Content management systems where each page type has different fields
Product catalogs where a laptop has different attributes than a T-shirt
Rapid prototyping where the schema evolves weekly
Event storage where each event type carries different payloads

When documents lose

Documents fall apart when you need to query across relationships. "Show me all users who purchased products from category X in the last 30 days" requires multiple collection lookups with no JOIN support. You end up denormalizing aggressively or building the joins in application code.

Real-world pitfall: A startup builds their entire e-commerce platform on MongoDB. Six months later, finance needs revenue reports broken down by product category, region, and time period. These cross-collection aggregations are painful. They either build a separate analytics pipeline or migrate to PostgreSQL.

// Insert a flexible document into MongoDB
PROCEDURE STORE_PRODUCT(client, product):
    db ← client.DATABASE("catalog")
    collection ← db.COLLECTION("products")

    // Each product can have different fields
    doc ← CONVERT product TO document
    AWAIT collection.INSERT_ONE(doc)

Key-Value Stores

Examples: Redis, Memcached, Amazon DynamoDB, etcd

Key-value stores map keys to values with O(1) lookups. They are the fastest category for simple read/write patterns.

Redis: more than a cache

Redis supports strings, hashes, lists, sets, sorted sets, streams, and HyperLogLog. Common patterns:

Pattern	How
Session storage	`SET session:{token} {user_json} EX 3600`
Rate limiting	`INCR ratelimit:{ip}:{minute}` with TTL
Leaderboard	Sorted set: `ZADD leaderboard {score} {user_id}`
Distributed lock	`SET lock:{resource} {owner} NX EX 30`
Pub/sub	`PUBLISH channel message` / `SUBSCRIBE channel`
Queue	`LPUSH queue task` / `BRPOP queue 0`

PROCEDURE CACHE_USER_PROFILE(redis_conn, user_id, profile_json):
    // Cache for 1 hour
    AWAIT redis_conn.SET_WITH_EXPIRY("user:profile:" + user_id, profile_json, 3600)

PROCEDURE GET_OR_FETCH_PROFILE(redis_conn, pg_pool, user_id):
    cache_key ← "user:profile:" + user_id

    // Try cache first
    cached ← AWAIT redis_conn.GET(cache_key)
    IF cached IS present THEN
        RETURN PARSE_JSON(cached) AS UserProfile

    // Cache miss: fetch from PostgreSQL
    profile ← AWAIT QUERY pg_pool:
        "SELECT id, name, email, avatar_url FROM users WHERE id = user_id"

    // Populate cache
    json ← TO_JSON_STRING(profile)
    AWAIT redis_conn.SET_WITH_EXPIRY(cache_key, json, 3600)

    RETURN profile

Pitfall: Redis as a primary database

Redis stores data in memory. Even with persistence (RDB snapshots, AOF), a crash can lose recent writes. Use Redis for data you can rebuild (caches, rate limits, sessions). Never use it as your source of truth.

Column-Family Databases

Examples: Apache Cassandra, ScyllaDB, HBase

Column-family databases are designed for massive write throughput and horizontal scaling. Data is partitioned across nodes using consistent hashing.

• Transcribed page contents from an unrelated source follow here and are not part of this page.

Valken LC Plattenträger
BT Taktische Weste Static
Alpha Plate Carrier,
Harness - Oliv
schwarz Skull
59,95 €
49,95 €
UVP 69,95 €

When to choose Cassandra or ScyllaDB

Time-series data: IoT sensor readings, application metrics, event logs
Write-heavy workloads: Millions of writes per second
Multi-region deployments: Built-in replication across data centers
Append-only patterns: Immutable event logs, audit trails

The trade-offs are real

No joins. You must denormalize everything.
Eventual consistency by default. Tunable, but strong consistency is expensive.
Data modeling is hard. You design tables around queries, not entities. One entity may appear in multiple tables.
Operational complexity. Compaction, repair, topology changes all require expertise.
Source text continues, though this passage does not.